For well-studied type I and type II systems, protospacer selection from foreign DNAs is guided by system-specific PAMs, and the resulting pre-spacers are inserted at the leader proximal end of the CRISPR array in a PAM-directed orientation (13,45,52,53). In contrast, adaptation by the tested type III systems appear to be PAM-independent (48–51,54) (Supplementary Figure S1). We examined the upstream and downstream protospacer flanking sequences (PFSs) of the newly acquired type III-A spacers and observed no consensus sequence motifs (Figure 1D), which was expected since target interference by many type III systems tolerate a broad range of PFSs (18,54). Next, we sought to rule out the possibility of survivor bias: since the type III CRISPR-Cas system could carry out interference against newly acquired spacers, immunity itself might eliminate a subset of new spacers and thereby diminish a potential PAM signal. We examined PFSs in a Δcsm1-6 interference-null strain and as in the wild-type strain (Figure 1D) there was no sequence motif or enrichment of any base within 8 bases upstream or downstream of the protospacer (51,655 spacers from 18 replicates). In contrast, the type II-A system in the same host, selected protospacers with a downstream NNAGAAW PAM (Figure 1D and Supplementary Figure S2B). For both systems, a majority of new spacers were derived from the host genome, which is consistent with its greater size (about 464-fold larger than the plasmid) (Figure 1E).

Cas1 and Cas2 are the only two Cas proteins required for adaptation by the type III system

To understand the involvement of Cas proteins in type III-A adaptation, we examined new spacer acquisition in strains with some or all of the crRNA biogenesis (cas6) or interference (csm1-6) genes deleted. Expanded PCR amplicons corresponding to new spacers were apparent after four rounds of PCR for the wild-type (WT) strain, the Δcas6 strain, the Δcsm1-5 strain, and the Δcsm1-6 strain, but not for the Δcas1 or Δcas2 strains (Figure 2A). This indicated that Cas1 and Cas2 were essential for adaptation by the type III-A system and sufficient among the Cas proteins. Deletion of either cas1 or cas2 genes did not affect the ability of the strain to carry out plasmid interference but loss of the csm1-6 genes abolished this activity as expected (Figure 2B). While not essential for adaptation, Csm1-6 interference proteins could potentially influence new spacer characteristics, so the Δcsm1-6 strain was studied alongside the wild-type strain to detect any such differences.

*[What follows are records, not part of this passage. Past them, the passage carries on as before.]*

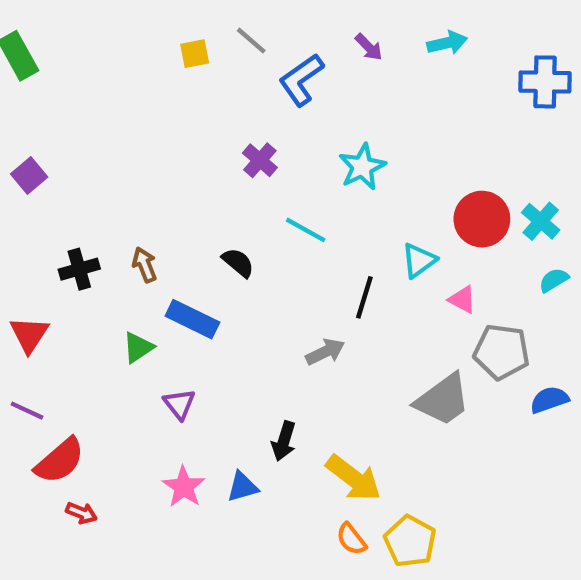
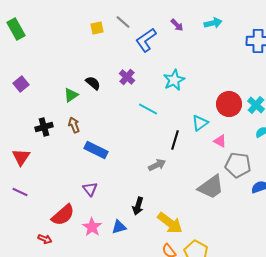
black semicircle: (238, 263) -> (93, 83), moved
green triangle: (138, 347) -> (71, 95), moved
red semicircle: (60, 461) -> (63, 215), moved

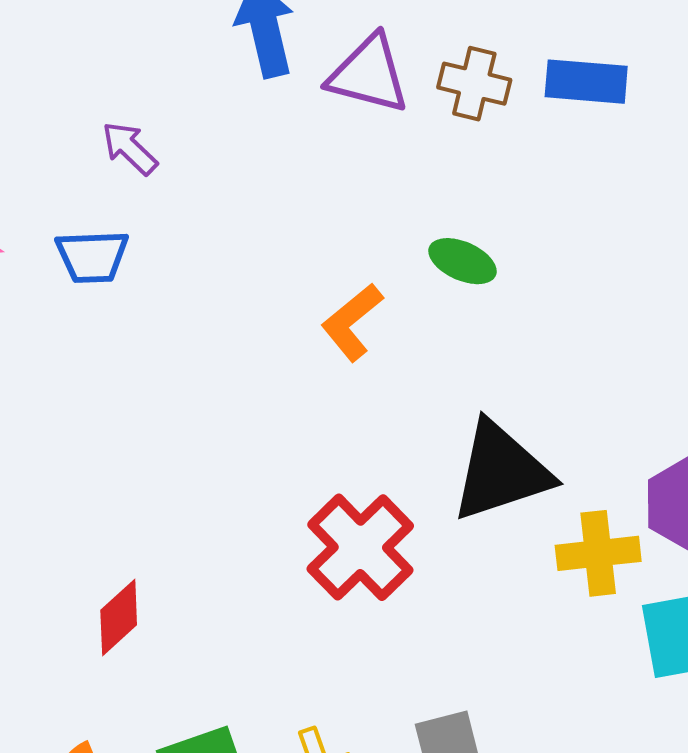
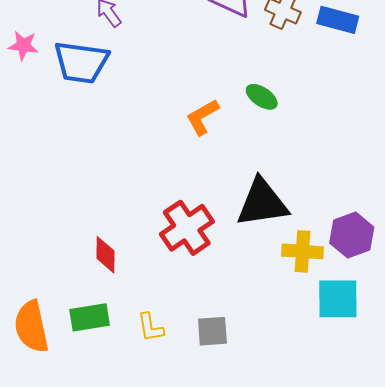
blue trapezoid: (92, 256) -> (81, 62), size x1.5
red diamond: (119, 618) -> (105, 255), moved, turned -57

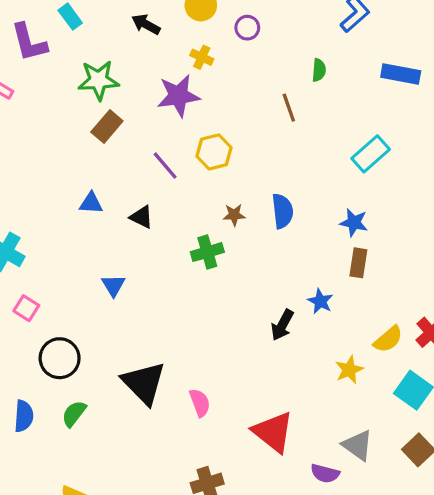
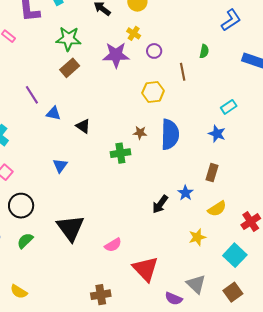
purple circle: (247, 28) -> (154, 51), moved
yellow hexagon: (214, 152) -> (153, 92), moved
cyan rectangle: (371, 154) -> (229, 107), size x0.7
purple line: (165, 166) -> (32, 95), moved
blue semicircle: (283, 211) -> (170, 134), size x1.4
blue star: (354, 223) -> (217, 134), moved
yellow semicircle: (388, 339) -> (217, 209), moved
pink semicircle: (200, 403) -> (113, 245), moved, turned 72

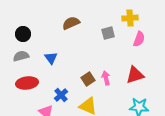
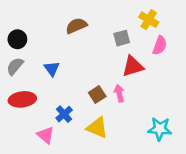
yellow cross: (130, 18) -> (149, 20), turned 35
gray semicircle: (21, 56) -> (15, 66), turned -35
red triangle: (135, 75) -> (133, 66), moved

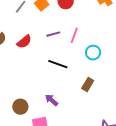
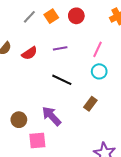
pink line: (74, 35) -> (98, 49), moved
purple arrow: (51, 100) -> (52, 116), size x1.5

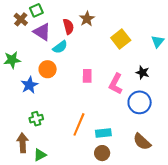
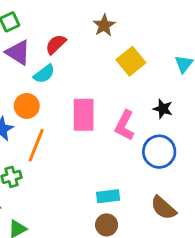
brown star: (87, 19) -> (104, 25), moved
red semicircle: (68, 27) -> (56, 44), turned -119
pink rectangle: (87, 76) -> (84, 115), size x1.6
orange line: (79, 124) -> (36, 145), moved

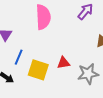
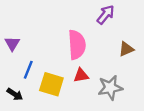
pink semicircle: (43, 17) -> (77, 45), moved

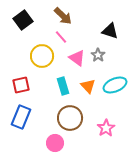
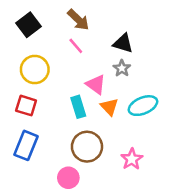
black triangle: (110, 31) -> (123, 43), moved
yellow circle: (42, 56) -> (35, 70), moved
pink triangle: (77, 58) -> (96, 84), moved
red square: (21, 85) -> (26, 106), turned 30

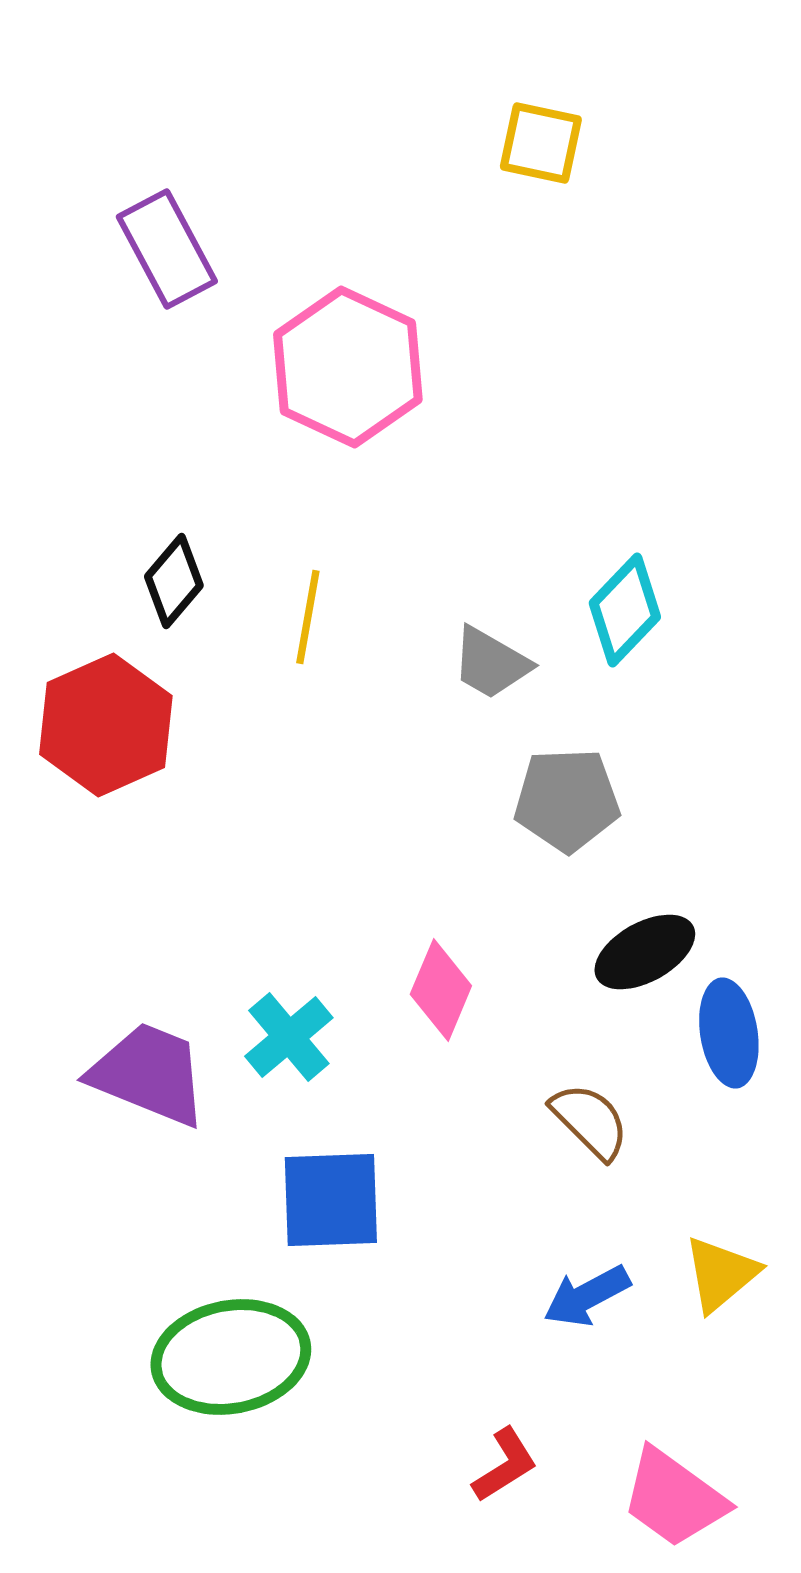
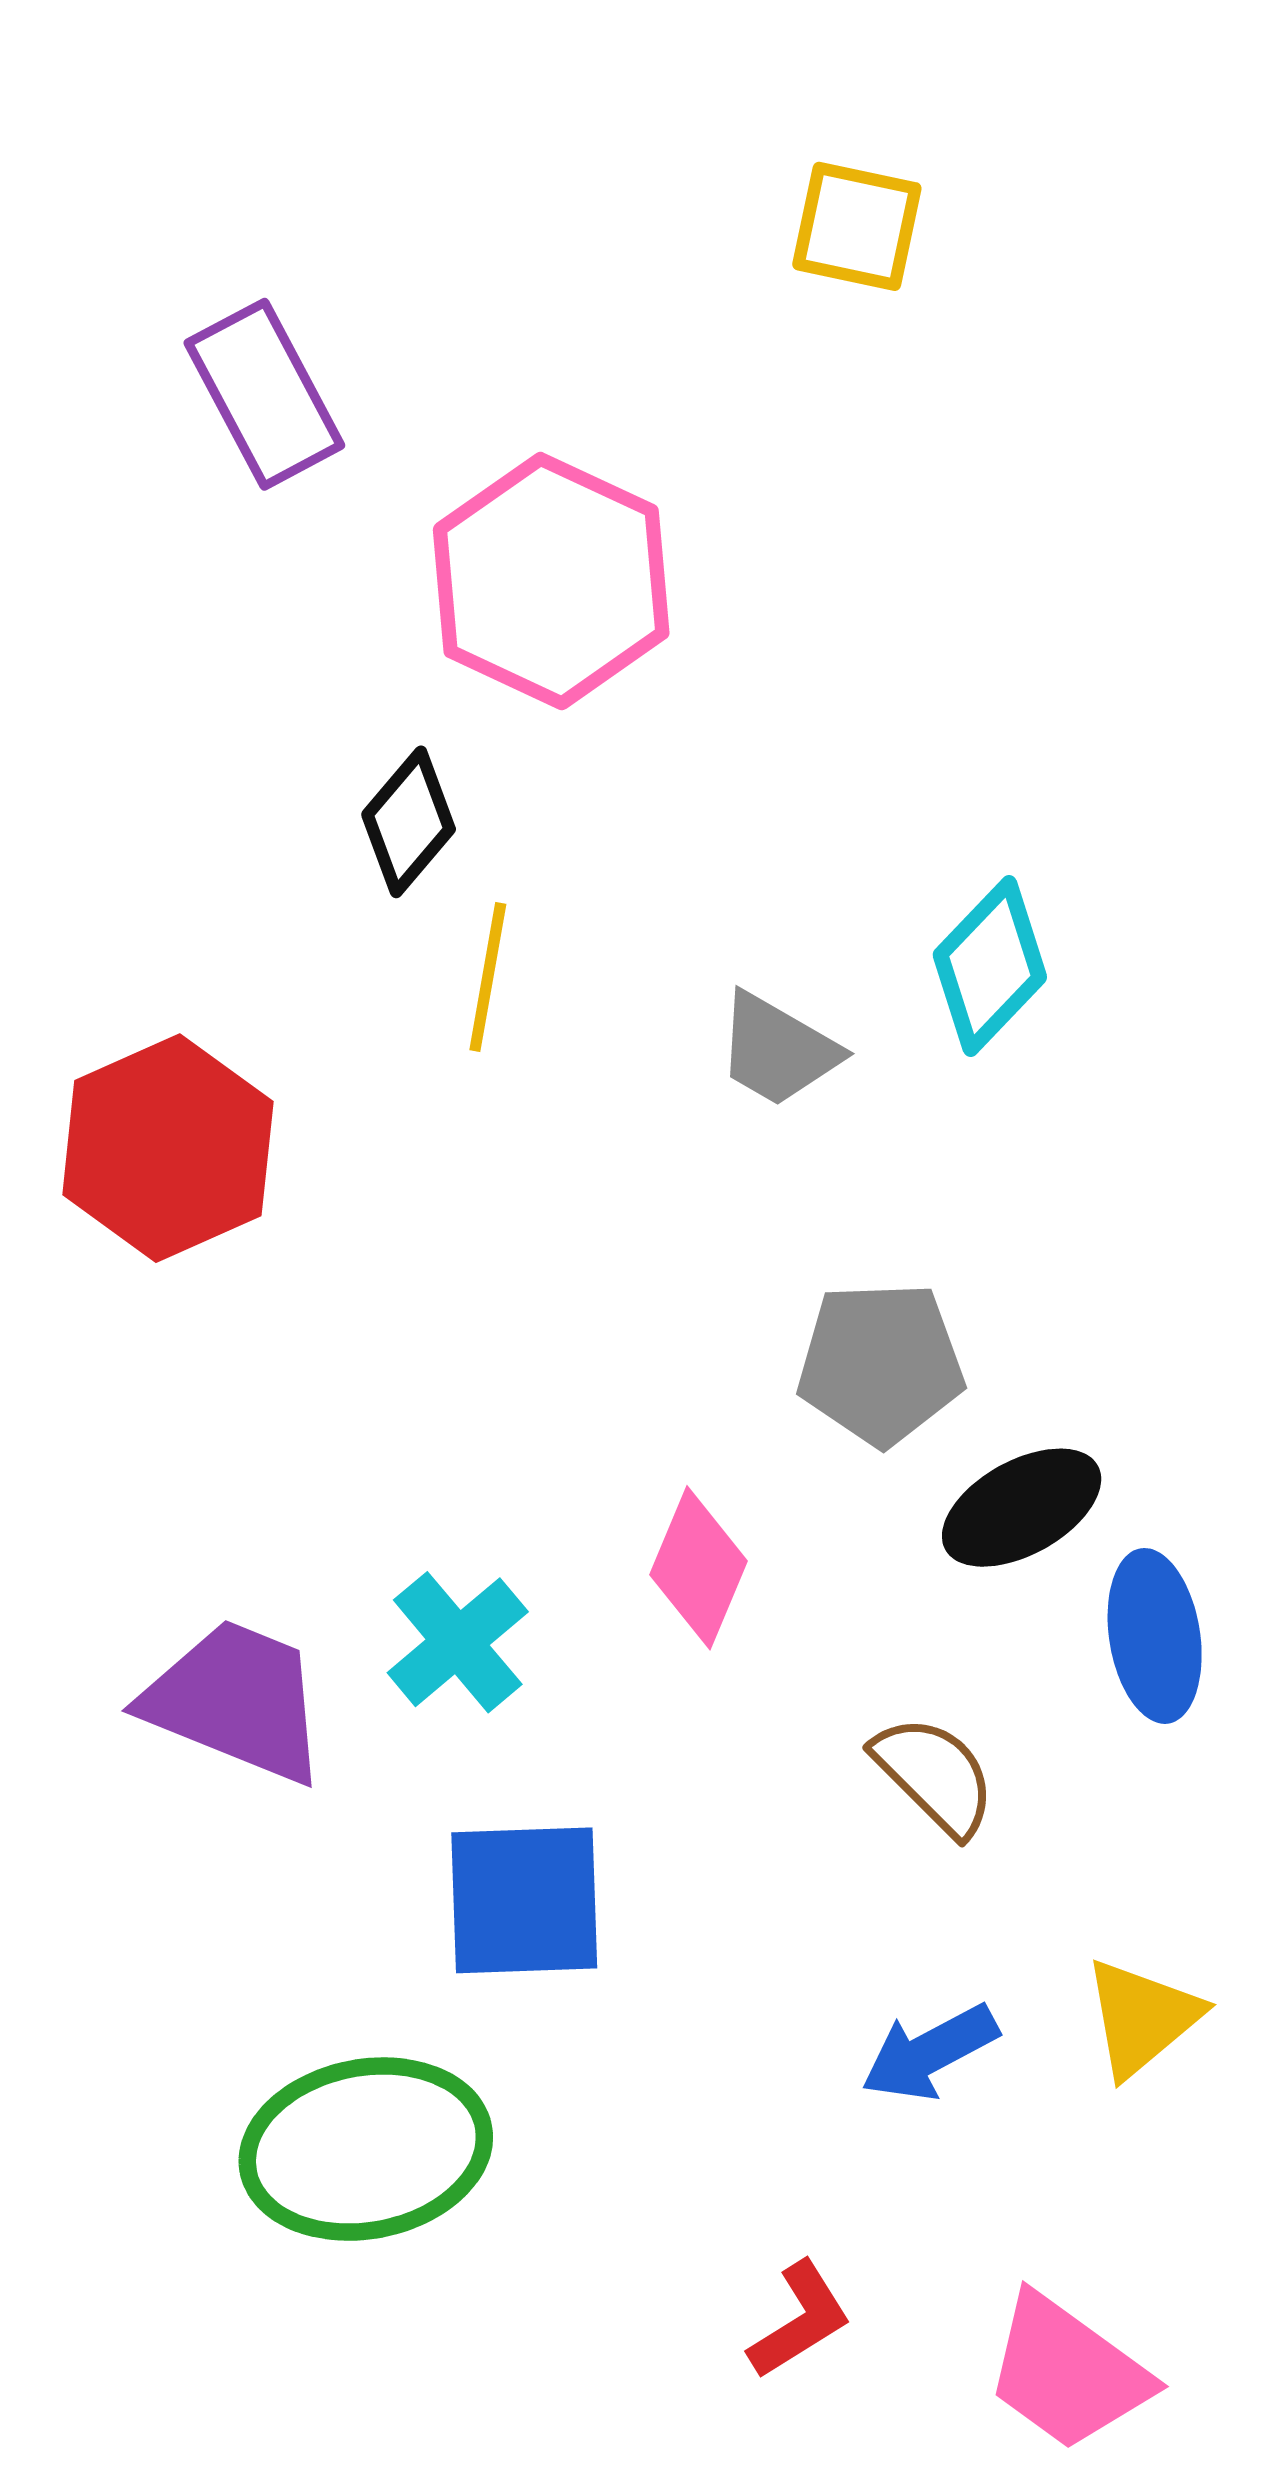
black diamond: (174, 581) -> (409, 822), moved
gray pentagon: (567, 800) -> (881, 1363), moved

Figure 2. — Cas requirements for adaptation and repeat-spacer duplications. (A) Gel images show bands resulting from four rounds of PCR targeting the leader-adjacent end of the CRISPR array; expanded (Ex) and unexpanded (Un) products are indicated. At least three independent experiments were done; images shown here are representative. Gene deletions were designed to disrupt adaptation (Δ*cas1* and Δ*cas2* strains), crRNA maturation (Δ*cas6*) or interference (Δ*csm1-5* and Δ*csm1-6* strains). (B) Transformation efficiencies for a non-target plasmid (pNo-target), a transcribed target plasmid (pTarget), and a non-transcribed target plasmid (pTarget-NT) are shown for four strains (n = 3). (C) Genome-wide view of aligned new type III spacers. The y-axis indicates the cumulative density of aligned spacers counting either all supporting reads (total) or only unique reads, with respect to alignment coordinates (unique). Spacers aligned to the top strand are colored blue; bottom strand are red. The positions of the native type II and type III arrays are indicated in orange; rRNA and tRNA gene positions are show in green. Black bars above the unique spacer track show regions where significant spacer enrichment was detected. (D) Schematic of PCR products corresponding to an unexpanded array, a novel spacer, or duplication of existing spacers in the array. (E and F) Genome browser tracks show the cumulative density of aligned new spacers across the introduced type II-A array (E) and the native type III-A array in WT and Δ*cas1* strains (F); new spacers that align to existing spacers correspond to spacer duplications. Spacer duplications were observed for all strains examined; representative genome browser tracks for the Δ*cas1* and WT strains are shown here (F). At least three independent experiments were conducted for each strain and pooled data were used to determine the percent of all expanded reads that corresponded to spacer duplications (“Dup”, rather than novel spacers); that percent is indicated with along with the total number of aligned spacers and replicates.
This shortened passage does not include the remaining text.